Die Abstimmung in der Schweiz über das Partnerschaftsgesetz kam am 5. Juni 2005 vor das Volk. Es wurde mit 58% der Stimmen angenommen. Ab dem 1. Januar 2007 ist es schliesslich in Kraft getreten und seitdem können sich homosexuelle Paare als den verheirateten Ehepaaren gleich gesetzte Partnerschaft eintragen lassen. Somit sind sie vor dem Gesetz gleich zu behandeln wie ein Ehepaar. Jedoch ist die Adoption davon ausgeschlossen. Abgelehnt wurde die Vorlage vor allem in ländlich und katholisch geprägten Kantonen. Nach der Ratifizierung nutzten über 1000 homosexuelle Paare die neue Möglichkeit. Die Zahl ging in den folgenden Monaten aber deutlich zurück.

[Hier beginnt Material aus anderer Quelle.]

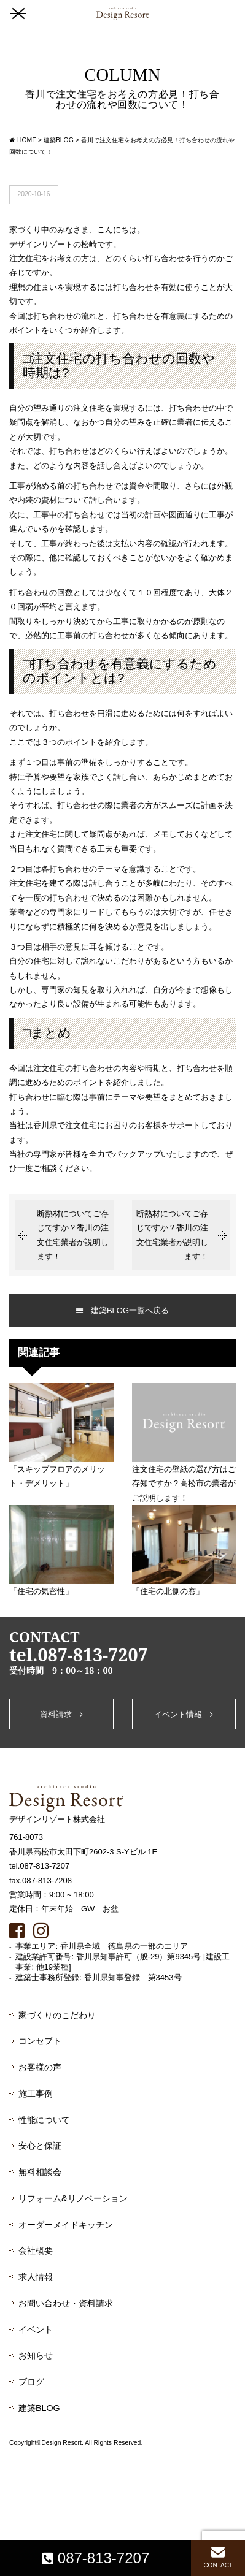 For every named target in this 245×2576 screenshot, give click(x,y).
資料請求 (61, 1714)
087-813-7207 (95, 2558)
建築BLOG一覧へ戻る (122, 1310)
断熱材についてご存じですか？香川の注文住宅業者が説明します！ (73, 1235)
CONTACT (218, 2557)
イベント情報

Eingetragene Partnerschaft

Die eingetragene Partnerschaft ist für viele homosexuelle Paare die einzige Möglichkeit, ihre Verbindung gesetzlich anerkennen zu lassen. Abgesehen von wenigen Ländern und amerikanischen Bundesstaaten, die eine gleichgeschlechtliche Ehe zulassen, ist die eingetragene Partnerschaft in den meisten Fällen mit juristischen Unterschieden zur Zivilehe zu betrachten. In der Schweiz sind Homosexuelle in einer eingetragenen Partnerschaft nicht zur Adoption oder Fortpflanzungsmedizin zugelassen und teilen auch nicht den gleichen Familiennamen.